Chinese shares rose this morning in response to the measures.
Dow Jones reports
the Shanghai Composite was up 4 per cent after gaining as much as 7.8
per cent at the open. But all indexes were off more than a quarter from
highs reached in June.
Experts fear it could turn into a
full-blown crash introducing even more uncertainty into global markets
as Europe teeters on the edge of a
potential eurozone exit by Greece, after Sunday’s
controversial referendum.
WHAT DOES IT MEAN FOR AUSTRALIA?
For
Australia, the market crash in China is likely to impact earnings on
key exports iron ore and coal, further slashing government revenue,
while also putting downward pressure on the Australian dollar.
Jordan
Eliseo, chief economist with ABC Bullion, said it was important to
remember that the amount of wealth Chinese citizens have tied up in the
stock market is relatively minor compared with western investors.

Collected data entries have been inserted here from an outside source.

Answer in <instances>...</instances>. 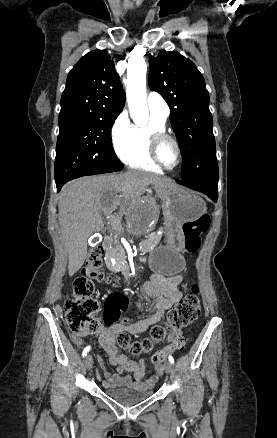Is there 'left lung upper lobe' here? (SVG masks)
<instances>
[{
    "label": "left lung upper lobe",
    "instance_id": "obj_1",
    "mask_svg": "<svg viewBox=\"0 0 277 438\" xmlns=\"http://www.w3.org/2000/svg\"><path fill=\"white\" fill-rule=\"evenodd\" d=\"M149 87L170 107L183 158L182 182L218 185L216 144L209 93L195 64L176 51L149 58Z\"/></svg>",
    "mask_w": 277,
    "mask_h": 438
}]
</instances>
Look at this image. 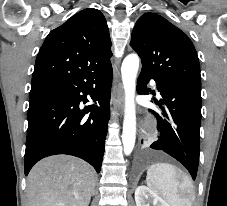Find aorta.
Returning <instances> with one entry per match:
<instances>
[{"label":"aorta","instance_id":"obj_1","mask_svg":"<svg viewBox=\"0 0 227 206\" xmlns=\"http://www.w3.org/2000/svg\"><path fill=\"white\" fill-rule=\"evenodd\" d=\"M138 69L139 57L135 53L128 55L121 66L122 82L125 91L122 142L126 155L131 154L136 139V105L134 99Z\"/></svg>","mask_w":227,"mask_h":206}]
</instances>
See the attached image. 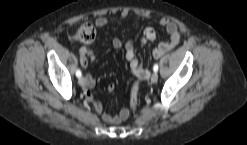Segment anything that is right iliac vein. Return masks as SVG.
I'll return each instance as SVG.
<instances>
[{"label": "right iliac vein", "mask_w": 247, "mask_h": 145, "mask_svg": "<svg viewBox=\"0 0 247 145\" xmlns=\"http://www.w3.org/2000/svg\"><path fill=\"white\" fill-rule=\"evenodd\" d=\"M78 82H79V84L81 86L84 87L86 85V79H85V77H80L79 80H78Z\"/></svg>", "instance_id": "1"}]
</instances>
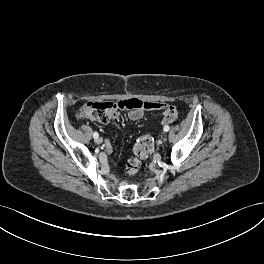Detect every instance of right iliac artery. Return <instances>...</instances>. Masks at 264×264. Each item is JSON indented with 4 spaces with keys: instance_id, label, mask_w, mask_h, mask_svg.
Listing matches in <instances>:
<instances>
[{
    "instance_id": "1",
    "label": "right iliac artery",
    "mask_w": 264,
    "mask_h": 264,
    "mask_svg": "<svg viewBox=\"0 0 264 264\" xmlns=\"http://www.w3.org/2000/svg\"><path fill=\"white\" fill-rule=\"evenodd\" d=\"M98 136H99V135H98L97 132H94V133H93V137H94L95 139L98 138Z\"/></svg>"
}]
</instances>
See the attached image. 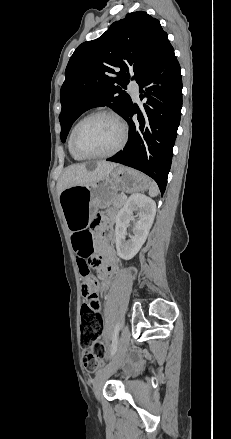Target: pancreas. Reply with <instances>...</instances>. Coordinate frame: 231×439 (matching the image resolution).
<instances>
[{
  "mask_svg": "<svg viewBox=\"0 0 231 439\" xmlns=\"http://www.w3.org/2000/svg\"><path fill=\"white\" fill-rule=\"evenodd\" d=\"M111 202L114 206L120 208L125 203V200L122 198V195L119 194L112 197Z\"/></svg>",
  "mask_w": 231,
  "mask_h": 439,
  "instance_id": "1",
  "label": "pancreas"
}]
</instances>
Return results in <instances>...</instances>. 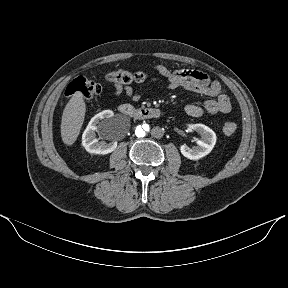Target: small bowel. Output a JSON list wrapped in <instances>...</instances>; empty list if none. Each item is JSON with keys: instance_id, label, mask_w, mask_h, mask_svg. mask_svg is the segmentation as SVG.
<instances>
[{"instance_id": "obj_1", "label": "small bowel", "mask_w": 288, "mask_h": 288, "mask_svg": "<svg viewBox=\"0 0 288 288\" xmlns=\"http://www.w3.org/2000/svg\"><path fill=\"white\" fill-rule=\"evenodd\" d=\"M154 70L166 79V86L169 90L184 88L207 96V99L201 103L186 105L184 111L187 115L200 117L205 113L213 115L231 111V101L223 91L221 84L217 80H212L208 74L190 69L172 70L166 63L156 65ZM152 81L156 80L152 79ZM122 94L137 101L141 96V88H133L131 86L123 87L116 84L113 95L117 97Z\"/></svg>"}]
</instances>
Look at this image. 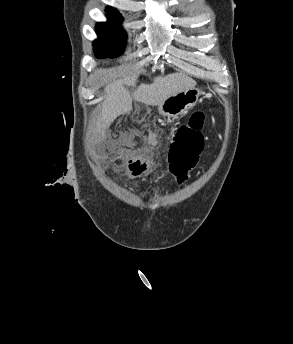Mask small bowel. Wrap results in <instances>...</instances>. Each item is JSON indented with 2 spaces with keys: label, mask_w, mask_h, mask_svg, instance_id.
<instances>
[{
  "label": "small bowel",
  "mask_w": 293,
  "mask_h": 344,
  "mask_svg": "<svg viewBox=\"0 0 293 344\" xmlns=\"http://www.w3.org/2000/svg\"><path fill=\"white\" fill-rule=\"evenodd\" d=\"M140 139H143L146 144L152 148H156L159 145V138L154 132H146L144 135L140 136Z\"/></svg>",
  "instance_id": "small-bowel-1"
}]
</instances>
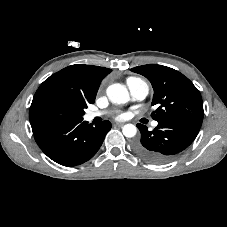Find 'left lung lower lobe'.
<instances>
[{"label": "left lung lower lobe", "mask_w": 227, "mask_h": 227, "mask_svg": "<svg viewBox=\"0 0 227 227\" xmlns=\"http://www.w3.org/2000/svg\"><path fill=\"white\" fill-rule=\"evenodd\" d=\"M137 127L141 132V139L134 143V150L143 159L155 164L172 160L194 141L200 129L179 121H158L157 127L152 131L139 123Z\"/></svg>", "instance_id": "left-lung-lower-lobe-1"}]
</instances>
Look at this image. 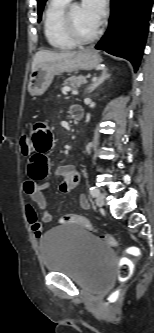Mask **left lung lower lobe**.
<instances>
[{
  "label": "left lung lower lobe",
  "instance_id": "0a47b994",
  "mask_svg": "<svg viewBox=\"0 0 154 333\" xmlns=\"http://www.w3.org/2000/svg\"><path fill=\"white\" fill-rule=\"evenodd\" d=\"M152 0H111L107 32L95 46L138 69L147 38Z\"/></svg>",
  "mask_w": 154,
  "mask_h": 333
}]
</instances>
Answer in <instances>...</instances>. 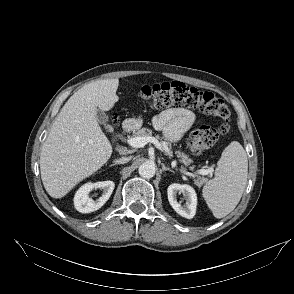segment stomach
<instances>
[{"mask_svg": "<svg viewBox=\"0 0 294 294\" xmlns=\"http://www.w3.org/2000/svg\"><path fill=\"white\" fill-rule=\"evenodd\" d=\"M136 127H140L143 123V118L141 115H139L137 118H134L133 120Z\"/></svg>", "mask_w": 294, "mask_h": 294, "instance_id": "stomach-1", "label": "stomach"}]
</instances>
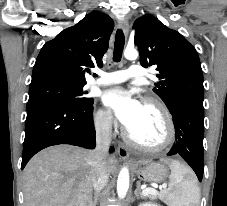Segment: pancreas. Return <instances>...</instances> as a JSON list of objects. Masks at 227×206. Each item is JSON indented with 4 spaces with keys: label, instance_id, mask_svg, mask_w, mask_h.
I'll return each mask as SVG.
<instances>
[{
    "label": "pancreas",
    "instance_id": "obj_1",
    "mask_svg": "<svg viewBox=\"0 0 227 206\" xmlns=\"http://www.w3.org/2000/svg\"><path fill=\"white\" fill-rule=\"evenodd\" d=\"M158 195V194H157ZM157 195H153V194H149V198L150 199H157ZM159 198H161V197H159Z\"/></svg>",
    "mask_w": 227,
    "mask_h": 206
}]
</instances>
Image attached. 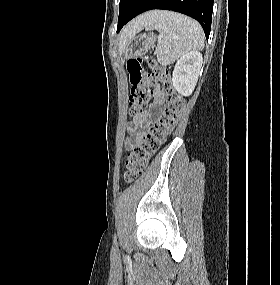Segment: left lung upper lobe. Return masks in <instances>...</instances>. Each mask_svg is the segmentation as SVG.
Listing matches in <instances>:
<instances>
[{
    "mask_svg": "<svg viewBox=\"0 0 280 285\" xmlns=\"http://www.w3.org/2000/svg\"><path fill=\"white\" fill-rule=\"evenodd\" d=\"M136 2L137 0H120V5H119L120 10H119L117 29L126 21Z\"/></svg>",
    "mask_w": 280,
    "mask_h": 285,
    "instance_id": "obj_1",
    "label": "left lung upper lobe"
}]
</instances>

Stocks only make up about 8 per cent of household wealth in China, compared with around 20 per cent in developed nations.
“The
market crash there is generating headlines, but it’s not going to have
the same impact as a comparable crash would in a developed market,” he
said.
“What it means for Australia, though, is it’s very clear
there are some serious imbalances in the Chinese economy, and the rate
of growth they’ve enjoyed in the past is over. There’s no question our
export earnings are going to take another hit.”
Mr Eliseo predicts
Australia is likely to experience “recession-like” conditions such as
negative wage growth for many years to come. “I believe that’s going to
be the new norm,” he said.
WHAT ARE THEY DOING ABOUT IT?
On
Saturday, China’s 21 largest brokerage firms announced that they would
invest more than $25.35 billion in the country’s stock markets to curb
the declines.
The brokers will spend at least 120 billion yuan
($25.75 billion) on so-called “blue chip” exchange traded funds, the
Securities Association of China said in a statement after an emergency
meeting in Beijing.
On Friday the Shanghai Composite Index closed
down 5.77 per cent to end at 3,686.92 points. Since peaking on June 12
Shanghai has dropped nearly 29 per cent, which Bloomberg News said was
its biggest three-week fall since November 1992.
The Shanghai
market had swelled by 150 per cent in the last 12 months and experts had
expected a sharp correction, though the rate at which it has occurred
is unnerving many.
Middle-class Chinese investors, encouraged by
the government, have been pumping money into the stock market. The WSJ
quoted 51-year-old Li Ping, who sold her 7 million yuan ($1.5 million)
Beijing apartment to plough 4 million yuan into stocks.
Ms Li said
she thought the market would stabilise and rise again. “The fund that I
have invested in is very mature and professional,” she said.
CRACKDOWN AS PANIC TRIGGERS ‘SUICIDE’ RUMOURS
Underscoring
growing jitters amid the three-week sell-off, police in Beijing
detained a man on Sunday for allegedly spreading a rumour online that a
person jumped to their death in the city’s financial district due to
China’s precarious stock markets.
The 29-year-old man detained was
identified by the surname Tian, and is a manager at a technology and
science company in Beijing, police said in a post on their official
microblog.
Police said Tian’s alleged posting of the rumour took
place Friday and called on internet users to obey laws and regulations,
not to believe and spread rumours, and to cooperate with police.
The
state-run Xinhua news agency reported that Tian allegedly posted the
rumours with video clips and screenshots Friday afternoon.
The
post, which is said to have gone viral, “provoked emotional responses
among stock investors who suffered losses over the past weeks”, Xinhua
said.
Xinhua added that a police investigation showed that the
video in question had been shot on Friday morning in the eastern Chinese
province of Jiangsu where a man had jumped to his death. Local police
there were investigating that case, Xinhua said.
The original post
was unavailable Sunday on China’s tightly controlled social media,
where authorities are quick to delete controversial material.